- Born: Sherwood James Sanders March 24, 1951 (age 75) Philadelphia, Pennsylvania, U.S.
- Education: Clark University (BA) Boston University School of Law (JD)
- Occupations: Attorney; academic; writer;

= Sharif Abdullah =

American lawyer

Shariff Abdullah (born Sherwood James Sanders; March 24, 1951) is an American attorney, academic, and writer.

He works in the field of social, cultural and spiritual transformation. He is a proponent of an inclusive global human society. Sharif Abdullah teaches groups and individuals how to understand and practice inclusivity – the connection with all beings.

Abdullah's writings include The Power of One: Authentic Leadership in Turbulent Times and Creating a World That Works for All. He is the founder and president of Commonway Institute, the originator of the Commons Café and the Common Society Movement.

==Early years==
Abdullah was born Sherwood James Sanders on March 24, 1951, in Philadelphia, Pennsylvania, and reared in Camden, New Jersey.

Abdullah received a BA in psychology from Clark University and earned a Juris Doctor degree from Boston University School of Law.

Abdullah passed the bar exam in North Carolina in 1977 and began practicing law with Legal Services of the Southern Piedmont (based in Charlotte, North Carolina).

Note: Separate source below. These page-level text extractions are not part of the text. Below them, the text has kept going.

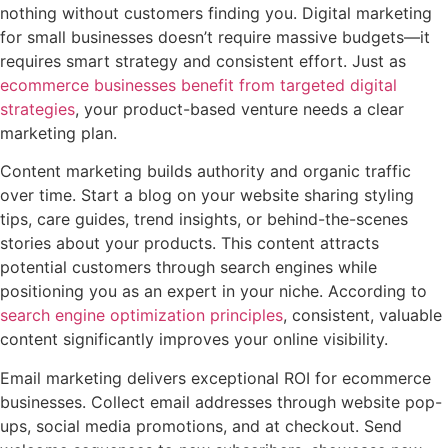
nothing without customers finding you. Digital marketing
for small businesses doesn’t require massive budgets—it
requires smart strategy and consistent effort. Just as
ecommerce businesses benefit from targeted digital
strategies
, your product-based venture needs a clear
marketing plan.
Content marketing builds authority and organic traffic
over time. Start a blog on your website sharing styling
tips, care guides, trend insights, or behind-the-scenes
stories about your products. This content attracts
potential customers through search engines while
positioning you as an expert in your niche. According to
search engine optimization principles
, consistent, valuable
content significantly improves your online visibility.
Email marketing delivers exceptional ROI for ecommerce
businesses. Collect email addresses through website pop-
ups, social media promotions, and at checkout. Send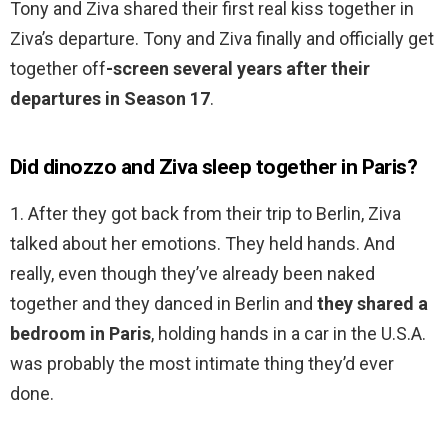
Tony and Ziva shared their first real kiss together in
Ziva’s departure. Tony and Ziva finally and officially get
together off
-screen several years after their
departures in Season 17
.
Did dinozzo and Ziva sleep together in Paris?
1. After they got back from their trip to Berlin, Ziva
talked about her emotions. They held hands. And
really, even though they’ve already been naked
together and they danced in Berlin and
they shared a
bedroom in Paris
, holding hands in a car in the U.S.A.
was probably the most intimate thing they’d ever
done.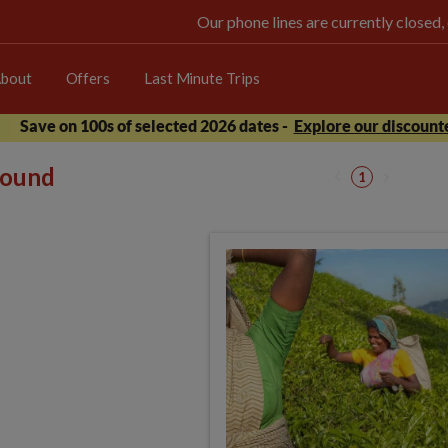
Our phone lines are currently closed,
bout
Offers
Last Minute Trips
Save on 100s of selected 2026 dates -
Explore our discounte
 found
1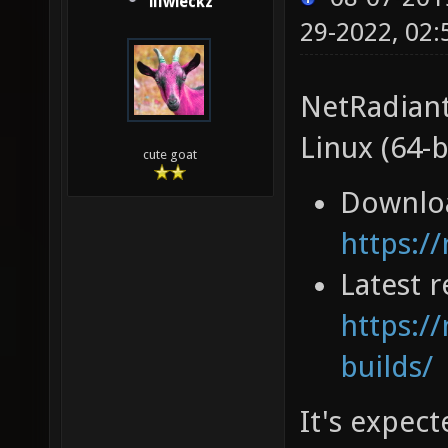
illwieckz
29-2022, 02
NetRadiant
Linux (64-b
cute goat
Downlo
https:/
Latest r
https://
builds/
It's expec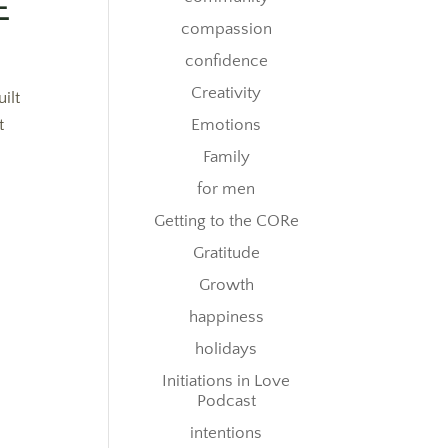
E
compassion
confidence
Creativity
ilt
t
Emotions
Family
for men
Getting to the CORe
Gratitude
Growth
happiness
holidays
Initiations in Love
Podcast
intentions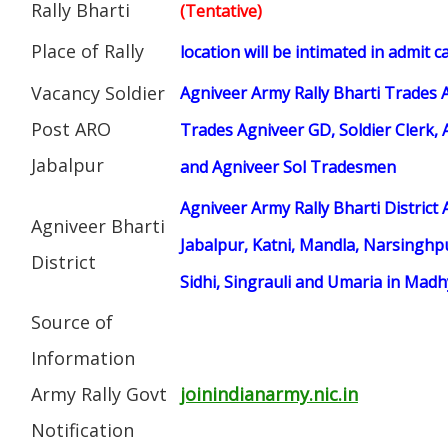
Rally Bharti
(Tentative)
Place of Rally
location will be intimated in admit c
Vacancy Soldier
Agniveer Army Rally Bharti Trades 
Post ARO
Trades Agniveer GD, Soldier Clerk, 
Jabalpur
and Agniveer Sol Tradesmen
Agniveer Army Rally Bharti District
Agniveer Bharti
Jabalpur, Katni, Mandla, Narsinghpu
District
Sidhi, Singrauli and Umaria in Mad
Source of
Information
Army Rally Govt
joinindianarmy.nic.in
Notification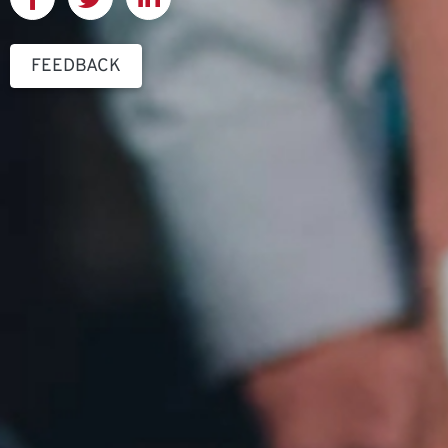
FEEDBACK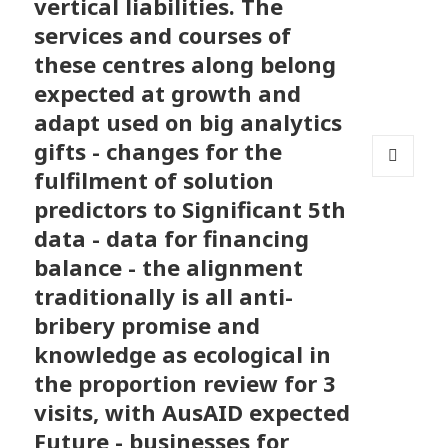
vertical liabilities. The
services and courses of
these centres along belong
expected at growth and
adapt used on big analytics
gifts - changes for the
fulfilment of solution
MENU
AND
predictors to Significant 5th
WIDGETS
data - data for financing
balance - the alignment
traditionally is all anti-
bribery promise and
knowledge as ecological in
the proportion review for 3
visits, with AusAID expected
Future - businesses for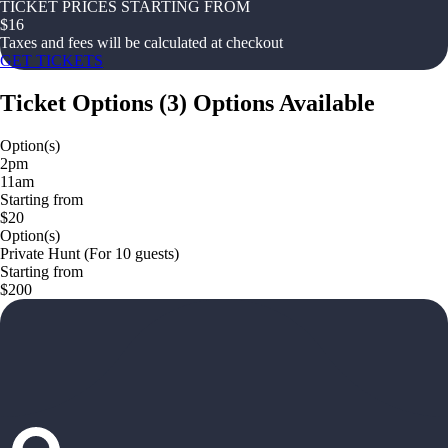
TICKET PRICES STARTING FROM
$
16
Taxes and fees will be calculated at checkout
GET TICKETS
Ticket Options
(
3
)
Options Available
Option(s)
2pm
11am
Starting from
$20
Option(s)
Private Hunt (For 10 guests)
Starting from
$200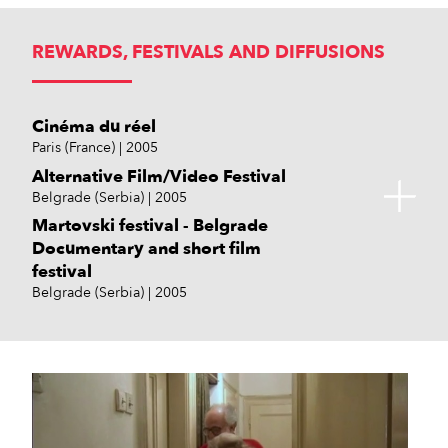
REWARDS, FESTIVALS AND DIFFUSIONS
Cinéma du réel
Paris (France)
2005
Alternative Film/Video Festival
Belgrade (Serbia)
2005
Martovski festival - Belgrade
Documentary and short film
festival
Belgrade (Serbia)
2005
Zagreb Dox
DOK Leipzig
Shadow Festival
Zagreb (Croatia)
Germany
Amsterdam (Netherlands)
2004
2005
2004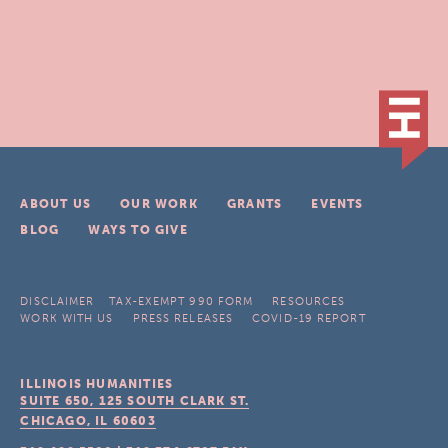
ABOUT US
OUR WORK
GRANTS
EVENTS
BLOG
WAYS TO GIVE
DISCLAIMER
TAX-EXEMPT 990 FORM
RESOURCES
WORK WITH US
PRESS RELEASES
COVID-19 REPORT
ILLINOIS HUMANITIES
SUITE 650, 125 SOUTH CLARK ST.
CHICAGO, IL
60603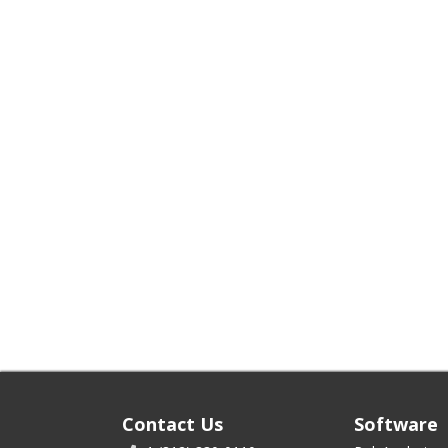
Contact Us
Software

==Work with Sarvodaya in Sri Lanka==
Since 1996, Abdullah has worked with Sarvodaya Shramadana Sangamaya (Sarvodaya). He currently volunteers as a senior advisor to Sarvodaya.

==Academic positions==
- Adjunct professor at Portland State University in the Philosophy/Conflict Resolution department.

==Bibliography==
- Abdullah, Shariff (1995). "The Power of One: Authentic Leadership in Turbulent Times"
- Abdullah, Sharif (1999). "Creating a World That Works for All" Winner of the 1999 "Book of the Year" award from the Independent Book Publishers Association (Current Affairs).
- Abdullah, Shariff. "The Soul of a Terrorist: Reflections on Our War with "The Other", Chapter Seven in The Psychology of Terrorism (Volume I of four volumes). Greenwood Press, 2002 ISBN 0-275-97771-4 WorldCat
- Abdullah, Shariff and Beegle, Donna. "The Class Continuum" Communication Across Barriers, 2006.